On one hand, you could choose to think that this time is different and there is data to suggest that. For example, a Zillow report in August of 2020 found, “…the San Francisco metro area does break the mold. Higher levels of inventory, up 96% YoY following a flood of new listings during the pandemic.”
But, looking at the past data and the many incorrect bubble calls, it is much more likely that this time is not different. For over two decades now, these bubble calls have yet to materialize (of course except for the dot com bubble). From future unicorn lists, to new IPOs to new mega-cap companies — Silicon Valley companies continue to dominate.
In June of 2020 for example, CB Insights and Fast Company published an updated future unicorn list and not much has changed. 44% of the future unicorns they identified globally are in Silicon Valley. A place with about 3% of the US population and a drop in the bucket of the world population. That was still early on in the pandemic though, so we’ll see if there is a magical shift next year.

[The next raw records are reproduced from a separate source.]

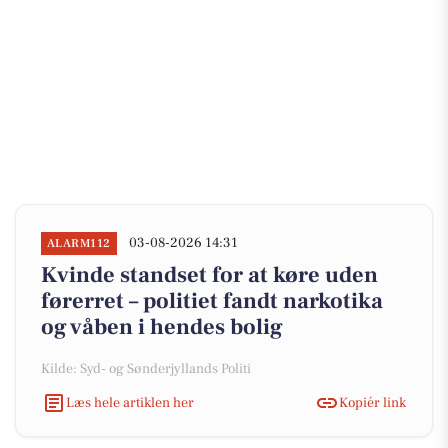
03-08-2026 14:31
ALARM112
Kvinde standset for at køre uden
førerret – politiet fandt narkotika
og våben i hendes bolig
Kilde: Syd- og Sønderjyllands Politi
Læs hele artiklen her
Kopiér link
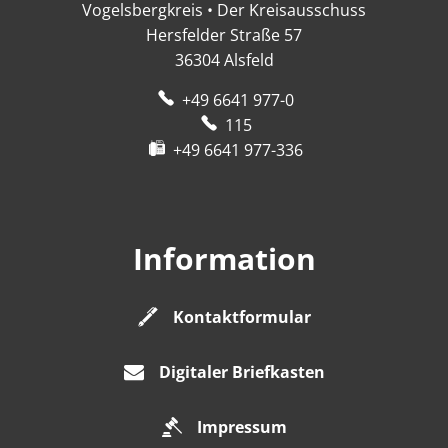
Vogelsbergkreis • Der Kreisausschuss
Hersfelder Straße 57
36304
Alsfeld
+49 6641 977-0
115
+49 6641 977-336
Information
Kontaktformular
Digitaler Briefkasten
Impressum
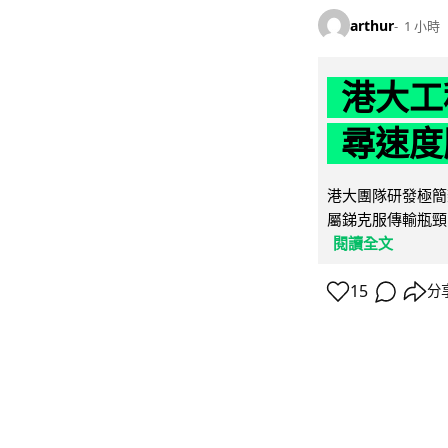
arthur
1 小時
港大工
尋速度勝
港大團隊研發極簡
屬銻克服傳輸瓶頸
閱讀全文
15
分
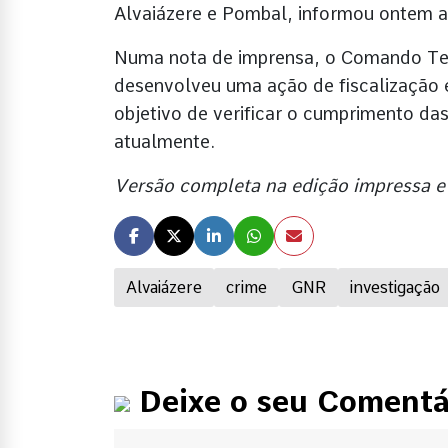
Alvaiázere e Pombal, informou ontem aq
Numa nota de imprensa, o Comando Terri
desenvolveu uma ação de fiscalização 
objetivo de verificar o cumprimento da
atualmente.
Versão completa na edição impressa e
Alvaiázere
crime
GNR
investigação
Deixe o seu Comentá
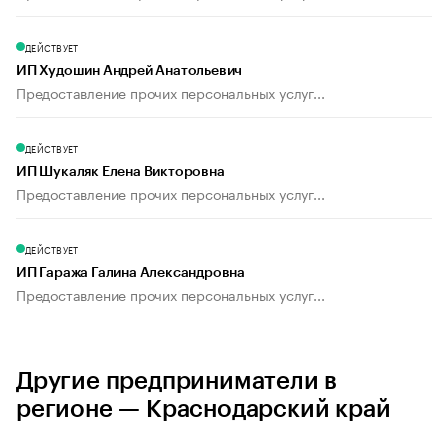
ДЕЙСТВУЕТ
ИП Худошин Андрей Анатольевич
Предоставление прочих персональных услуг...
ДЕЙСТВУЕТ
ИП Шукаляк Елена Викторовна
Предоставление прочих персональных услуг...
ДЕЙСТВУЕТ
ИП Гаража Галина Александровна
Предоставление прочих персональных услуг...
Другие предприниматели в
регионе — Краснодарский край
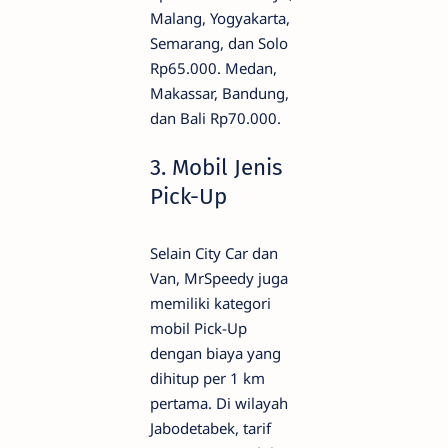
Malang, Yogyakarta,
Semarang, dan Solo
Rp65.000. Medan,
Makassar, Bandung,
dan Bali Rp70.000.
3. Mobil Jenis
Pick-Up
Selain City Car dan
Van, MrSpeedy juga
memiliki kategori
mobil Pick-Up
dengan biaya yang
dihitup per 1 km
pertama. Di wilayah
Jabodetabek, tarif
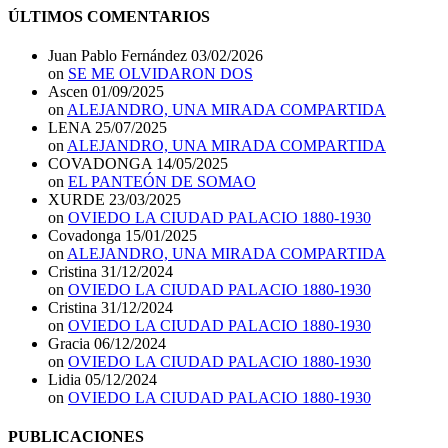
ÚLTIMOS COMENTARIOS
Juan Pablo Fernández
03/02/2026
on
SE ME OLVIDARON DOS
Ascen
01/09/2025
on
ALEJANDRO, UNA MIRADA COMPARTIDA
LENA
25/07/2025
on
ALEJANDRO, UNA MIRADA COMPARTIDA
COVADONGA
14/05/2025
on
EL PANTEÓN DE SOMAO
XURDE
23/03/2025
on
OVIEDO LA CIUDAD PALACIO 1880-1930
Covadonga
15/01/2025
on
ALEJANDRO, UNA MIRADA COMPARTIDA
Cristina
31/12/2024
on
OVIEDO LA CIUDAD PALACIO 1880-1930
Cristina
31/12/2024
on
OVIEDO LA CIUDAD PALACIO 1880-1930
Gracia
06/12/2024
on
OVIEDO LA CIUDAD PALACIO 1880-1930
Lidia
05/12/2024
on
OVIEDO LA CIUDAD PALACIO 1880-1930
PUBLICACIONES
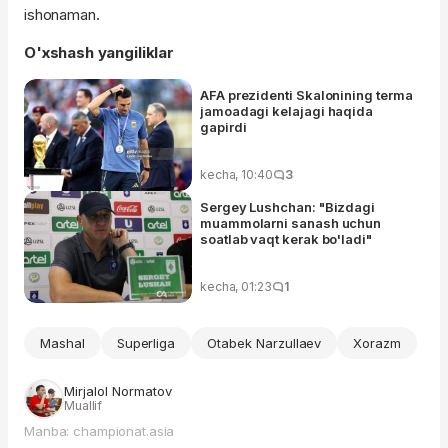
ishonaman.
O'xshash yangiliklar
AFA prezidenti Skalonining terma
jamoadagi kelajagi haqida
gapirdi
kecha, 10:40
3
Sergey Lushchan: "Bizdagi
muammolarni sanash uchun
soatlab vaqt kerak bo'ladi"
kecha, 01:23
1
Mashal
Superliga
Otabek Narzullaev
Xorazm
Mirjalol Normatov
Muallif
Manba: championat.asia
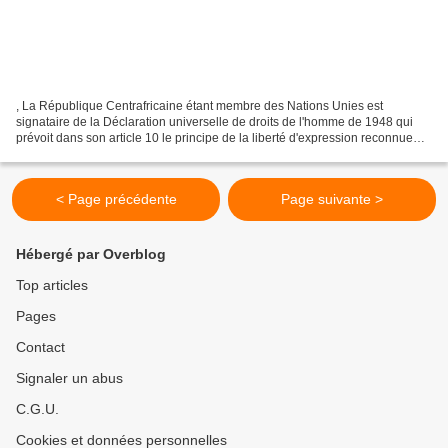
, La République Centrafricaine étant membre des Nations Unies est
signataire de la Déclaration universelle de droits de l'homme de 1948 qui
prévoit dans son article 10 le principe de la liberté d'expression reconnue
aux groupes de pressions tolérées,...
< Page précédente
Page suivante >
Hébergé par Overblog
Top articles
Pages
Contact
Signaler un abus
C.G.U.
Cookies et données personnelles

Prolific angel investor Elad Gil compiled data on unicorns in October of 2020 and found similar results. It’s worth noting that $46B of LA’s unicorn market cap comes from SpaceX. If this topic interests you, his article is worth reading in full along with the companion article he published last year.
This isn’t to say you can’t be successful elsewhere, you absolutely can, but often those success stories are outliers.

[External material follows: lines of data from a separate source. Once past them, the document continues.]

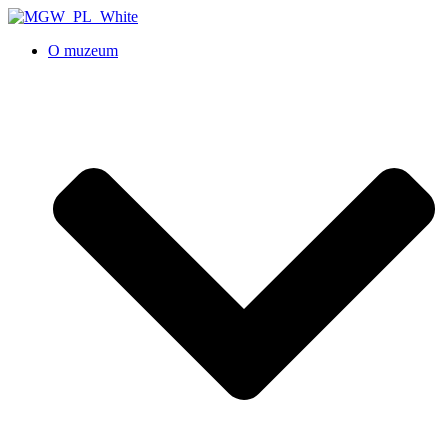
O muzeum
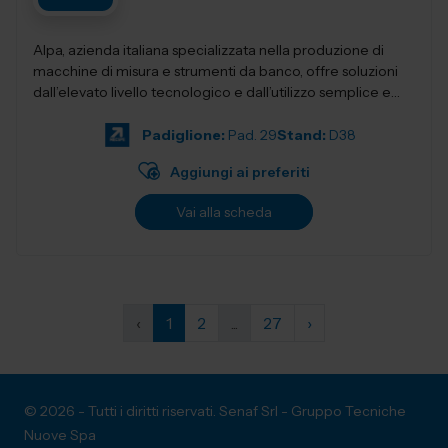
Alpa, azienda italiana specializzata nella produzione di
macchine di misura e strumenti da banco, offre soluzioni
dall’elevato livello tecnologico e dall’utilizzo semplice e
intuitivo....
Padiglione:
Pad. 29
Stand:
D38
Aggiungi ai preferiti
Vai alla scheda
‹
1
2
...
27
›
© 2026 - Tutti i diritti riservati. Senaf Srl - Gruppo Tecniche
Nuove Spa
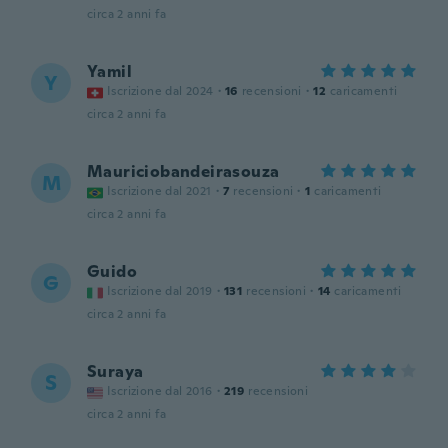
circa 2 anni fa
Yamil
Y
Iscrizione dal 2024
·
16
recensioni
·
12
caricamenti
circa 2 anni fa
Mauriciobandeirasouza
M
Iscrizione dal 2021
·
7
recensioni
·
1
caricamenti
circa 2 anni fa
Guido
G
Iscrizione dal 2019
·
131
recensioni
·
14
caricamenti
circa 2 anni fa
Suraya
S
Iscrizione dal 2016
·
219
recensioni
circa 2 anni fa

Will location even matter with remote-first companies?
Interestingly, Silicon Valley-based companies are leading the remote-first trend as Elad describes below.
Out of the top 100 private tech unicorns, 11 have perpetual “remote first” or “remote equal” policies. 5 of these were added since COVID. Interestingly, 4 of 5 (Affirm, Brex, Coinbase, Figma) of the unicorns who announced moving to remote-first forever post-COVID are all based in San Francisco, with 1 (Quora) based elsewhere in the Bay Area.
Given that roughly half the unicorns in the USA are based in the Bay Area, you would expect roughly half the unicorns going remote first to be based elsewhere. Instead all of them are in Silicon Valley (roughly a 1/32 chance if this were to happen randomly).
I do certainly think that fewer companies will have their entire teams based in Silicon Valley or any one place for that matter. However, I think founders will still gravitate towards Silicon Valley due to the unique network that is here.
Why Silicon Valley is and will continue to be the industry town for startups
Silicon Valley has created a marketplace for everything startups need. Talent, funding, startup lawyers, advisors looking to pay it forward, and more. The density of these unique participants is an order of magnitude greater than anywhere else. This density of participants makes connections more likely and promotes competition. The competition improves quality, weeds out bad actors, and decreases prices. All high-quality participants benefit from this dynamic, especially founders.
This phenomenon is a network effect. Network effects are very powerful because the product improves with each new customer. This makes it difficult for new entrants to attract customers because they can’t offer the same value as the incumbent. In this case, the ‘product’ is Silicon Valley and the ‘customers’ are the entrepreneurs, investors, and other participants. It’s the same reason film is to Hollywood what music is to Nashville.
So for now, I’ll be here in Silicon Valley, waiting for the next panic over the next “bubble”!